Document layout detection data
=======
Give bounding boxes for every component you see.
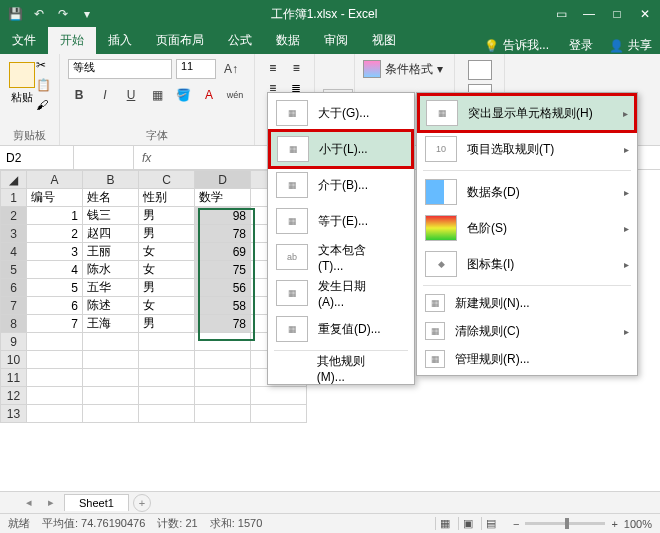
fx-label[interactable]: fx	[134, 151, 159, 165]
row-header[interactable]: 4	[1, 243, 27, 261]
cell-selected[interactable]: 78	[195, 315, 251, 333]
row-header[interactable]: 12	[1, 387, 27, 405]
cell-selected[interactable]: 98	[195, 207, 251, 225]
row-header[interactable]: 3	[1, 225, 27, 243]
minimize-icon[interactable]: —	[580, 7, 598, 21]
cell[interactable]: 6	[27, 297, 83, 315]
undo-icon[interactable]: ↶	[30, 5, 48, 23]
normal-view-icon[interactable]: ▦	[435, 517, 455, 530]
qat-more-icon[interactable]: ▾	[78, 5, 96, 23]
row-header[interactable]: 9	[1, 333, 27, 351]
col-header-c[interactable]: C	[139, 171, 195, 189]
select-all-corner[interactable]: ◢	[1, 171, 27, 189]
cell[interactable]: 女	[139, 243, 195, 261]
zoom-level[interactable]: 100%	[624, 518, 652, 530]
cell[interactable]: 4	[27, 261, 83, 279]
cell[interactable]: 五华	[83, 279, 139, 297]
add-sheet-button[interactable]: +	[133, 494, 151, 512]
menu-between[interactable]: ▦介于(B)...	[270, 167, 412, 203]
cell[interactable]: 王丽	[83, 243, 139, 261]
menu-equal[interactable]: ▦等于(E)...	[270, 203, 412, 239]
cell[interactable]: 7	[27, 315, 83, 333]
cell[interactable]: 男	[139, 279, 195, 297]
tab-review[interactable]: 审阅	[312, 27, 360, 54]
tab-home[interactable]: 开始	[48, 27, 96, 54]
share-icon[interactable]: 👤	[609, 39, 624, 53]
align-mid-icon[interactable]: ≡	[287, 58, 307, 78]
col-header-b[interactable]: B	[83, 171, 139, 189]
close-icon[interactable]: ✕	[636, 7, 654, 21]
sheet-tab[interactable]: Sheet1	[64, 494, 129, 511]
name-box[interactable]: D2	[0, 146, 74, 169]
menu-top-rules[interactable]: 10项目选取规则(T)▸	[419, 131, 635, 167]
paste-button[interactable]: 粘贴	[8, 58, 36, 108]
page-layout-icon[interactable]: ▣	[458, 517, 478, 530]
cell[interactable]: 姓名	[83, 189, 139, 207]
cell-selected[interactable]: 75	[195, 261, 251, 279]
cell[interactable]: 男	[139, 225, 195, 243]
page-break-icon[interactable]: ▤	[481, 517, 501, 530]
conditional-format-button[interactable]: 条件格式 ▾	[363, 60, 446, 78]
menu-other-rules[interactable]: 其他规则(M)...	[270, 354, 412, 382]
cell[interactable]: 性别	[139, 189, 195, 207]
row-header[interactable]: 8	[1, 315, 27, 333]
cell[interactable]: 5	[27, 279, 83, 297]
sheet-nav-prev-icon[interactable]: ◂	[20, 496, 38, 509]
cell-selected[interactable]: 69	[195, 243, 251, 261]
menu-color-scales[interactable]: 色阶(S)▸	[419, 210, 635, 246]
cell[interactable]: 男	[139, 315, 195, 333]
maximize-icon[interactable]: □	[608, 7, 626, 21]
format-painter-icon[interactable]: 🖌	[36, 98, 54, 114]
tab-file[interactable]: 文件	[0, 27, 48, 54]
cell[interactable]: 1	[27, 207, 83, 225]
align-top-icon[interactable]: ≡	[263, 58, 283, 78]
menu-date[interactable]: ▦发生日期(A)...	[270, 275, 412, 311]
row-header[interactable]: 11	[1, 369, 27, 387]
cell[interactable]: 编号	[27, 189, 83, 207]
sheet-nav-next-icon[interactable]: ▸	[42, 496, 60, 509]
bold-button[interactable]: B	[68, 84, 90, 106]
col-header-d[interactable]: D	[195, 171, 251, 189]
tab-data[interactable]: 数据	[264, 27, 312, 54]
row-header[interactable]: 2	[1, 207, 27, 225]
font-color-button[interactable]: A	[198, 84, 220, 106]
tab-view[interactable]: 视图	[360, 27, 408, 54]
copy-icon[interactable]: 📋	[36, 78, 54, 94]
cell[interactable]: 王海	[83, 315, 139, 333]
tab-formulas[interactable]: 公式	[216, 27, 264, 54]
menu-greater-than[interactable]: ▦大于(G)...	[270, 95, 412, 131]
menu-highlight-rules[interactable]: ▦突出显示单元格规则(H)▸	[419, 95, 635, 131]
menu-text-contains[interactable]: ab文本包含(T)...	[270, 239, 412, 275]
row-header[interactable]: 1	[1, 189, 27, 207]
signin-label[interactable]: 登录	[569, 37, 593, 54]
cell[interactable]: 赵四	[83, 225, 139, 243]
menu-data-bars[interactable]: 数据条(D)▸	[419, 174, 635, 210]
ribbon-options-icon[interactable]: ▭	[552, 7, 570, 21]
phonetic-button[interactable]: wén	[224, 84, 246, 106]
row-header[interactable]: 13	[1, 405, 27, 423]
italic-button[interactable]: I	[94, 84, 116, 106]
menu-manage-rules[interactable]: ▦管理规则(R)...	[419, 345, 635, 373]
cell[interactable]: 男	[139, 207, 195, 225]
cell[interactable]: 陈水	[83, 261, 139, 279]
cell[interactable]: 数学	[195, 189, 251, 207]
share-label[interactable]: 共享	[628, 37, 652, 54]
row-header[interactable]: 6	[1, 279, 27, 297]
cell[interactable]: 陈述	[83, 297, 139, 315]
cut-icon[interactable]: ✂	[36, 58, 54, 74]
tellme-icon[interactable]: 💡	[484, 39, 499, 53]
zoom-slider[interactable]	[525, 522, 605, 525]
menu-icon-sets[interactable]: ◆图标集(I)▸	[419, 246, 635, 282]
tab-layout[interactable]: 页面布局	[144, 27, 216, 54]
cell[interactable]: 女	[139, 261, 195, 279]
font-name-select[interactable]: 等线	[68, 59, 172, 79]
font-size-select[interactable]: 11	[176, 59, 216, 79]
row-header[interactable]: 10	[1, 351, 27, 369]
row-header[interactable]: 7	[1, 297, 27, 315]
fill-color-button[interactable]: 🪣	[172, 84, 194, 106]
cell[interactable]: 钱三	[83, 207, 139, 225]
menu-duplicate[interactable]: ▦重复值(D)...	[270, 311, 412, 347]
save-icon[interactable]: 💾	[6, 5, 24, 23]
cell[interactable]: 2	[27, 225, 83, 243]
border-button[interactable]: ▦	[146, 84, 168, 106]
=======
Task to complete:
Which lines above include the string "share"? Show them.

Task solution:
share-icon[interactable]: 👤	[609, 39, 624, 53]
share-label[interactable]: 共享	[628, 37, 652, 54]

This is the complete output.